Among the very recent names who have been approached with match-fixing commitments are Zimbabwean skipper Graeme Creamer and Pakistan skipper Sarfraz Ahmed. Those who have not been approached in recent times are respective England and Australian skippers, Joe Root and Steve Smith.
Over the years players from different cricketing nations have been banned with corruption charges still the issue has not been uprooted from the game. Recent offers of bribes for illegal activity in the game are believed to have ranged anywhere from US $5,000 to US $150,000, most commonly sitting in the range of US$30-40,000.
Another reason that targeting corruptors would have a more profound effect than exposing players would be to prevent them from establishing relationships with young and impressionable players who can then be trapped into working with fixers as their careers develop.
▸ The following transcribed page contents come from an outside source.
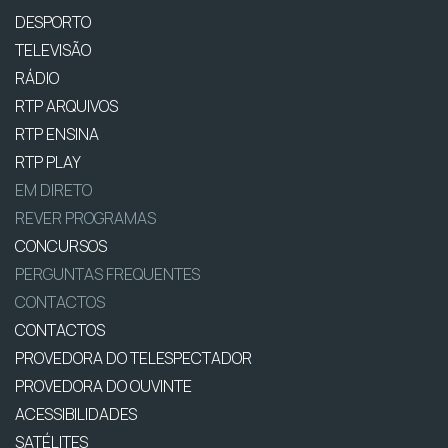
DESPORTO
TELEVISÃO
RÁDIO
RTP ARQUIVOS
RTP ENSINA
RTP PLAY
EM DIRETO
REVER PROGRAMAS
CONCURSOS
PERGUNTAS FREQUENTES
CONTACTOS
CONTACTOS
PROVEDORA DO TELESPECTADOR
PROVEDORA DO OUVINTE
ACESSIBILIDADES
SATÉLITES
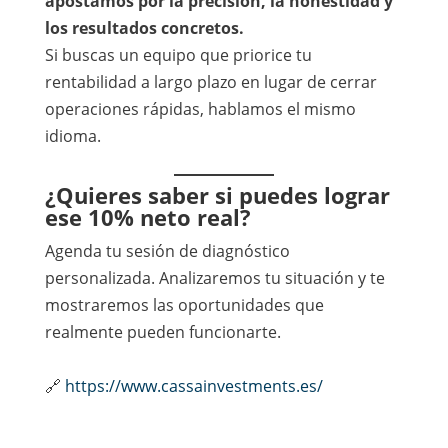
apostamos por la precisión, la honestidad y
los resultados concretos.
Si buscas un equipo que priorice tu
rentabilidad a largo plazo en lugar de cerrar
operaciones rápidas, hablamos el mismo
idioma.
¿Quieres saber si puedes lograr
ese 10% neto real?
Agenda tu sesión de diagnóstico
personalizada. Analizaremos tu situación y te
mostraremos las oportunidades que
realmente pueden funcionarte.
🔗
https://www.cassainvestments.es/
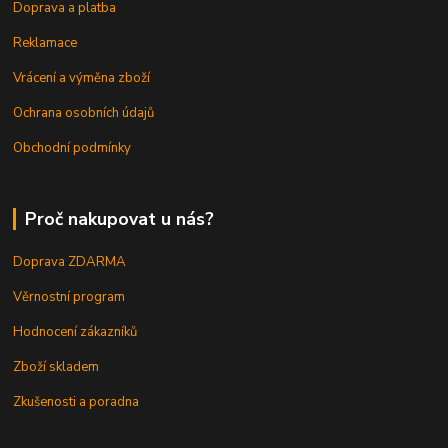
Doprava a platba
Reklamace
Vrácení a výměna zboží
Ochrana osobních údajů
Obchodní podmínky
Proč nakupovat u nás?
Doprava ZDARMA
Věrnostní program
Hodnocení zákazníků
Zboží skladem
Zkušenosti a poradna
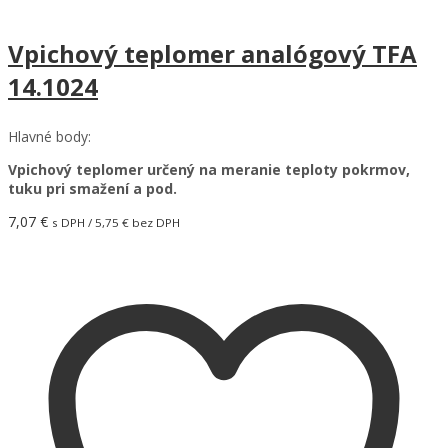
Vpichový teplomer analógový TFA
14.1024
Hlavné body:
Vpichový teplomer určený na meranie teploty pokrmov,
tuku pri smažení a pod.
7,07
€
s DPH /
5,75
€
bez DPH
Pridať do košíka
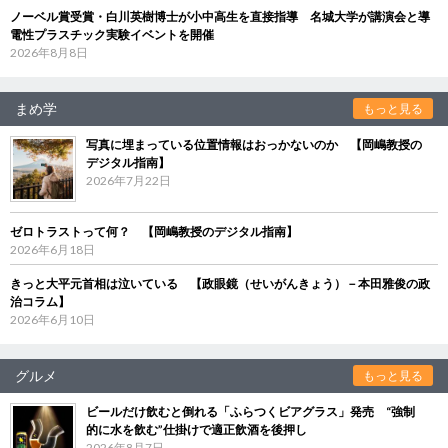
ノーベル賞受賞・白川英樹博士が小中高生を直接指導 名城大学が講演会と導
電性プラスチック実験イベントを開催
2026年8月8日
まめ学
もっと見る
写真に埋まっている位置情報はおっかないのか 【岡嶋教授の
デジタル指南】
2026年7月22日
ゼロトラストって何？ 【岡嶋教授のデジタル指南】
2026年6月18日
きっと大平元首相は泣いている 【政眼鏡（せいがんきょう）－本田雅俊の政
治コラム】
2026年6月10日
グルメ
もっと見る
ビールだけ飲むと倒れる「ふらつくビアグラス」発売 “強制
的に水を飲む”仕掛けで適正飲酒を後押し
2026年8月7日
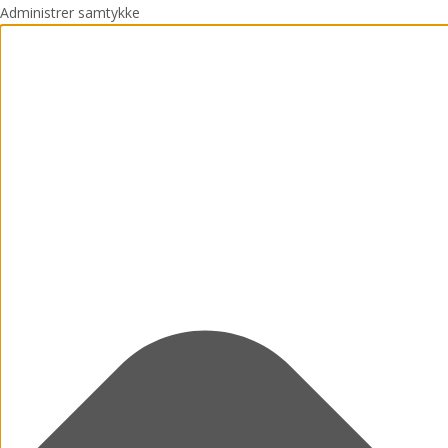
Administrer samtykke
Under-age competitions and the emerging women's game are both sources of concern for the ACU as they are populated with players lacking the years of education and warning drummed into male international cricketers in particular.
"The players, like Cricket Australia, have zero tolerance for behaviour that may impact upon the integrity of the game," an ACA spokesman said. The game of cricket stands on its integrity, which is why it is important that the ICC's multi-jurisdictional investigation should now take its course. The ACA is looking forward to receiving a briefing regarding the ICC's investigation."
With the latest corruption reports circling around it will be interesting to see how does ICC go about their job of finding the real culprits.